Assignment — Once you find the line with "соблюдение технологии обработки", transcribe it and all the lines that follow to the end of the data, exactly as written; skip any pictures.

[Transcribed page contents]
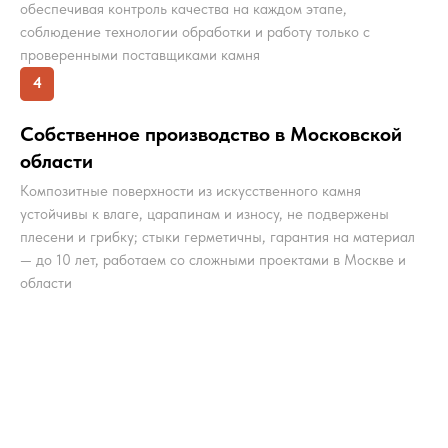
обеспечивая контроль качества на каждом этапе,
соблюдение технологии обработки и работу только с
проверенными поставщиками камня
4
Собственное производство в Московской
области
Композитные поверхности из искусственного камня
устойчивы к влаге, царапинам и износу, не подвержены
плесени и грибку; стыки герметичны, гарантия на материал
— до 10 лет, работаем со сложными проектами в Москве и
области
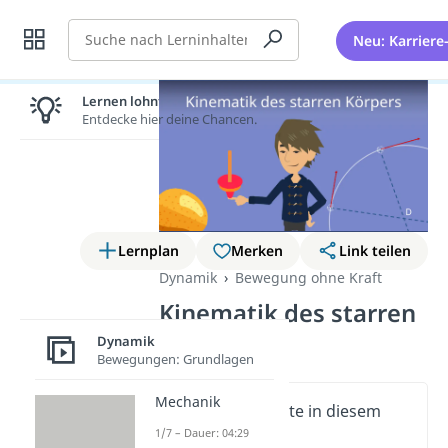
Suche
Neu: Karriere
Lernen lohnt sich!
Entdecke hier deine Chancen.
Lernplan
Merken
Link teilen
Dynamik
Bewegung ohne Kraft
Kinematik des starren
Körpers
Dynamik
Bewegungen: Grundlagen
Mechanik
Wichtige Inhalte in diesem
Video
1/7 – Dauer: 04:29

Answer to this task —
соблюдение технологии обработки и работу только с
проверенными поставщиками камня
4
Собственное производство в Московской
области
Композитные поверхности из искусственного камня
устойчивы к влаге, царапинам и износу, не подвержены
плесени и грибку; стыки герметичны, гарантия на материал
— до 10 лет, работаем со сложными проектами в Москве и
области
Suche
Neu: Karriere
Lernen lohnt sich!
Entdecke hier deine Chancen.
Lernplan
Merken
Link teilen
Dynamik
Bewegung ohne Kraft
Kinematik des starren
Körpers
Dynamik
Bewegungen: Grundlagen
Mechanik
Wichtige Inhalte in diesem
Video
1/7 – Dauer: 04:29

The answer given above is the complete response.